Gogus and Boucher (1998) developed a method for calculating the inconsistency ratio of fuzzy pairwise comparison matrices, which its steps are given as follows.
STEP 1: Transform a triangular fuzzy matrix into two independent matrices. At this step, a triangular fuzzy matrix is divided into two matrices, assuming that the triangular fuzzy number is presented as follows.

Then, we will get,
The first matrix can be created by middle numbers of the triangular fuzzy matrix, that is:

The second matrix can be created by the geometric mean (GM) of the upper and lower bounds of the triangular fuzzy matrix, that is:

STEP 2: Compute the weight vector based on the saaty method and calculation of lamda(max)
STEP 3: Calculate the consistency index (CI): for each matrix, the CI can be calculated based on the following equation:


STEP 4: Calculate the consistency ratio (CR) of the matrices in Problem. In order to compute the CR, the consistency index (CI) of each matrix is divided by its random index (RI).

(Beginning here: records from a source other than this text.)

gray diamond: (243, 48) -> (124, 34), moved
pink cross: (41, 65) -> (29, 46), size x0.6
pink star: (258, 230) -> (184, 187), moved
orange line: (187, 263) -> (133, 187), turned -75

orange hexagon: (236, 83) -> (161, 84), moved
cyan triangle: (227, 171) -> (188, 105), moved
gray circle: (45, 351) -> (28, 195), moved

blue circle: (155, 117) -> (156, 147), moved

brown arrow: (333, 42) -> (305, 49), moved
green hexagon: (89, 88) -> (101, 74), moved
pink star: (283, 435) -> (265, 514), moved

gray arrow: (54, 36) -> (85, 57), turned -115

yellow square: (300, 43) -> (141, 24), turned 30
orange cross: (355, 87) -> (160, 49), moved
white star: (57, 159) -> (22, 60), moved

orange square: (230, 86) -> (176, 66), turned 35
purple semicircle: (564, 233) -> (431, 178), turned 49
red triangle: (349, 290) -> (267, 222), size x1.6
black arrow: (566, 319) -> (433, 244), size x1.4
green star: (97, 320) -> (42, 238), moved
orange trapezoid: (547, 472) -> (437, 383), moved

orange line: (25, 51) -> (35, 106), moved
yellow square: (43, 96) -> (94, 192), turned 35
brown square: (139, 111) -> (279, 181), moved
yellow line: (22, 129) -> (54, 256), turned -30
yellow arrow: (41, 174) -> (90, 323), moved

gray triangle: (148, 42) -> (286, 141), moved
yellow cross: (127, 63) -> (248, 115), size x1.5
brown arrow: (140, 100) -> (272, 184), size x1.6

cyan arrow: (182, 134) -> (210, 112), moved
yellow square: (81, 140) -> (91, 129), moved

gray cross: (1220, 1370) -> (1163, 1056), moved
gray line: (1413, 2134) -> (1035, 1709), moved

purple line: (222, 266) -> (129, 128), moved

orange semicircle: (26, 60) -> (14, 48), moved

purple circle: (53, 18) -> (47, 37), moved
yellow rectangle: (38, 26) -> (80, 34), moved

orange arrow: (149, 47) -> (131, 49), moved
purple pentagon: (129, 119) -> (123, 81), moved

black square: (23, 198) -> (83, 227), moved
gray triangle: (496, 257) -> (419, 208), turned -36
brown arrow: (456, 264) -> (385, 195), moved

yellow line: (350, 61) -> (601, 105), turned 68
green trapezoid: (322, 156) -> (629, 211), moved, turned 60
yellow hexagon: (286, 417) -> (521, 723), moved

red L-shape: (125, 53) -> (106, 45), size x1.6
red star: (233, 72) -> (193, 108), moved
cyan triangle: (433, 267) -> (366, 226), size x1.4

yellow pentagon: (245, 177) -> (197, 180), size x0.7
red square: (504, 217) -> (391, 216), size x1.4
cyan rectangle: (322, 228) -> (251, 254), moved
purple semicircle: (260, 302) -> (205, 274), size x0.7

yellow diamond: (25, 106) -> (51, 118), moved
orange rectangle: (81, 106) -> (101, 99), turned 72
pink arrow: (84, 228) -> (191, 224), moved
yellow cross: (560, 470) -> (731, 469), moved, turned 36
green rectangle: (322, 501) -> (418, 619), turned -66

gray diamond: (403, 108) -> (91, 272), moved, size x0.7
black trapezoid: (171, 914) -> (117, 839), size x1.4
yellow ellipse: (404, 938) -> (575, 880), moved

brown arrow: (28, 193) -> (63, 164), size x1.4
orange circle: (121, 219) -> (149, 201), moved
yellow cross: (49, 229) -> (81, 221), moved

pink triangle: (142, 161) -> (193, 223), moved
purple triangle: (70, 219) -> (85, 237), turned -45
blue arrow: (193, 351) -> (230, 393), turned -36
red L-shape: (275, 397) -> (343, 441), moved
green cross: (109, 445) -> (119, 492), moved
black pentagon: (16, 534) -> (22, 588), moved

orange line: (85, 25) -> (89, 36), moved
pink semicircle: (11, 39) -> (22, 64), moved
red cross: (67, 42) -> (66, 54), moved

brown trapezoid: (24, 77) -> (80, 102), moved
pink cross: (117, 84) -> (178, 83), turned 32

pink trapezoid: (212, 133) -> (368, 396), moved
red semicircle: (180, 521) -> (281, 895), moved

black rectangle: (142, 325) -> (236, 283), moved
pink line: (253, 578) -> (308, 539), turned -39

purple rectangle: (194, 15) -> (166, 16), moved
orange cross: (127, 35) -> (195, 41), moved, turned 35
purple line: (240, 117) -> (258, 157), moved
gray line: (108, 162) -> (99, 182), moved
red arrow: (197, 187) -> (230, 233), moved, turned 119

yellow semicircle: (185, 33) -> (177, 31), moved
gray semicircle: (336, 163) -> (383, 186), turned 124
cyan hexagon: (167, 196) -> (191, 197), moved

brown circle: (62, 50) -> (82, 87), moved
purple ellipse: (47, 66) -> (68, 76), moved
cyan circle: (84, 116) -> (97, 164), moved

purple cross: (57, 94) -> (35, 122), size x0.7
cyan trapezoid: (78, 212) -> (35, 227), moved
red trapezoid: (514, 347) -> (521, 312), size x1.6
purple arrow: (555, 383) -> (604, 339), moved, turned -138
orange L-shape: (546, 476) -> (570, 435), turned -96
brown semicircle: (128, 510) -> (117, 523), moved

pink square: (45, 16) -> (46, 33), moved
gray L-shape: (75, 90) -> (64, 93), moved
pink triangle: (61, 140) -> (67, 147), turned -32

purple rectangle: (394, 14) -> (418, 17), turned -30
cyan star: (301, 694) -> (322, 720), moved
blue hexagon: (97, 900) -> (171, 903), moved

If the values of CRm and CRg are less than 0.1, the matrices are consistent.
The values of the RI given by Gogus and Boucher method are different from those in the saaty method. Gogus and Boucher redeveloped the random indices (RI) Table for fuzzy pairwise comparison matrices with creating 400 random matrices. The following table presents the values of the RI for each matrix of Gogus and Boucher method.

hi
if n is 23 . what is the values of the RI ? I need its formula
Its like you read my mind! You seem to know so much about this, like
you wrote the book in it or something. I think that you could do with some pics
to drive the message home a little bit, but other than that, this
is wonderful blog. A fantastic read. I’ll definitely be back.
Any example of applying the method, please?
MCDM METHODS
Thanks for taking the time to talk about this, I feel strongly about it and enjoy studying more on this topic. If possible, as you acquire experience, would you mind updating your weblog with far more data? Its very helpful for me.
Took me time to read all the comments, however I really loved the article. It proved to be very useful to me and Im positive to all of the commenters here! Its all the time good when you cant only learn, but in addition engaged! I am certain you had joy penning this article. Anyway, in my language, there arent much good source like this.
May I reference part of this on my blog if I include a link to this webpage?
I am unquestionably bookmarking this web site and sharing it with my friends. You will be getting plenty of visitors to your web site from me!
I love the theme youre using in your blog Im so grateful with this post and thank you a lot for sharing it with us. Will definately keep close track of these pages.
hello
Can you explain more for step2؟
i have checked this site a few times now and i have to say that i find it quite exeptional actually. keep it up!
Thanks for the marvelous posting! I genuinely enjoyed reading it, you
might be a great author. I will be sure to bookmark your
blog and will often come back from now on. I want to encourage that you
continue your great writing, have a nice evening!